(Beginning of PROVIDED MATERIAL)

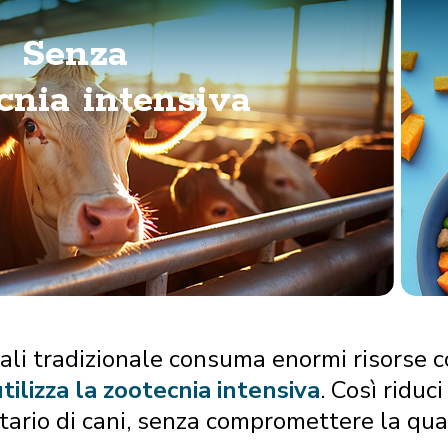
Senza
cnia intensiva
mali tradizionale consuma enormi risorse 
tilizza la zootecnia intensiva
. Così riduc
ario di cani, senza compromettere la qual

(End of PROVIDED MATERIAL)

### REQUIRED ACTION
Every entry above, pictures excluded, needs to be duplicated exactly.

### EXERCISE RESULT
Senza
cnia intensiva
mali tradizionale consuma enormi risorse 
tilizza la zootecnia intensiva
. Così riduc
ario di cani, senza compromettere la qual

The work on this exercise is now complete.